L’analyse des martelages effectués par le DNF depuis 30 ans révèle qu’une quantité non négligeable de bois de faible valeur économique (bois cassés, secs, gélivés, porteurs de champignons, etc.) est actuellement exploitée et pourrait potentiellement être laissée en forêt pour augmenter le stock de bois mort. De même, les houppiers et autres reliquats (qui représentent près d’un quart des volumes martelés en feuillus) constituent une large réserve potentielle de bois mort s’ils étaient tous réservés à la nature.

Les crises sanitaires, comme celle du hêtre à la fin des années 1990, sont identifiées comme des opportunités majeures pour augmenter le volume de bois mort. L’exploitation systématique des arbres malades, bien que visant à sauver un capital économique, a eu des impacts négatifs sur la durée de la crise, les prix du marché et la santé des sols, alors qu’une non-intervention aurait pu restaurer des niveaux intéressants de nécromasse et de biodiversité.

Perceptions et freins au changement

L’enquête sociologique du projet a révélé plusieurs freins au maintien du bois mort. Les gestionnaires forestiers publics, bien que reconnaissant son importance pour la biodiversité, manquent souvent de connaissances précises sur les espèces dépendantes. Les préoccupations économiques, notamment pour le chêne, restent un frein majeur. Des jugements esthétiques (« forêt propre ») persistent, et la crainte des risques sanitaires (scolytes notamment) conduit à des coupes préventives, même si les agents savent que cela n’est pas toujours justifié.

Les propriétaires privés, tout en ayant une perception globalement positive du bois mort, le considèrent souvent comme une question « non-prioritaire » et sont réticents à laisser des arbres valorisables économiquement. L’influence des gestionnaires forestiers, perçus comme des « experts », est significative. La sécurité (risque de chute) est une préoccupation majeure, poussant à l’abattage d’arbres proches des chemins.

Analyse coûts/bénéfices : un investissement rentable à long terme

L’analyse économique du rapport montre que le « manque à gagner » lié au maintien du bois mort est souvent marginal, voire nul, dans des conditions d’exploitation complexes (pentes fortes, sols humides) ou sur des terrains peu productifs. Pour un arbre-habitat de grande taille, la perte financière maximale est estimée à environ 7€/an dans des conditions très favorables (chêne en productivité élevée, exploitation aisée).

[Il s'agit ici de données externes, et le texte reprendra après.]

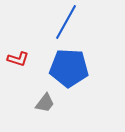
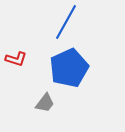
red L-shape: moved 2 px left
blue pentagon: rotated 27 degrees counterclockwise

Le bois mort et les arbres-habitats génèrent de nombreux services écosystémiques (appelés « contributions de la nature aux sociétés et au bien-être humain » ou NCP par l’IPBES), dont la valeur économique dépasse souvent la perte de revenus liée à l’exploitation. Par exemple, la production de bois ne représente que 32% de la valeur économique totale d’une forêt étudiée en Bavière, les autres services (protection de l’eau, régulation climatique, biodiversité) constituant 68%.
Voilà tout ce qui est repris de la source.